Kimberley. Flemming Bo Jensen Photography

Driving the Gibb River Road is as much about the journey as the destination. Photographic opportunities are there but can be few and far between. I have a knack for attracting extraordinary light and clouds but used up most of this year’s supply in Namibia. Light was bland, but the journey was amazing, had a brilliant time with a brilliant group, got the shots I wanted and the shots I promised my mate at All Terrain Safaris. A brilliant journey! A few highlights:

Windjana Gorge at dawn

If you are a regular reader, you know I love Windjana gorge as described in this post. The power of this place is awesome. This time I walked in the gorge at 5am in the darkness, the eyes of freshwater crocodiles reflected in torch light. Many people do not think much of Windjana Gorge, but it is my favourite gorge in The Kimberley. You can feel the Bunuba people’s spirit here as you stand in between the mighty towering walls of what was once a coral reef under water in the Devonian period, some 350 million years ago! You can also feel the pain of Bunuba’s massacred by the police.
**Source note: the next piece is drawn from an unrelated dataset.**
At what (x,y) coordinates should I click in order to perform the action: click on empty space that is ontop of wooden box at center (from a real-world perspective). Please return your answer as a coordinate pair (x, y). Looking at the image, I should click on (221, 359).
Composition is hard here and it helps to re-visit this gorge a few times. The view is so wide you need to stitch a lot of shots to capture the grandscape here, this is just a quick cropped jpeg preview of a wide angle shot at sunrise:

Windjana Gorge. Flemming Bo Jensen Photography.

Mitchell Plateau

The Mitchell Plateau and mighty Mitchell Falls was new for me, was my main mission and what an awe inspiring experience it was. And I am not easily impressed by waterfalls. A waterfall itself is boring, but string 4 of them together, have them roaring down a massive plateau shaking the ground you walk on ending with an 80 meter fall into a massive pool surrounded by towering walls –  and I am mighty impressed!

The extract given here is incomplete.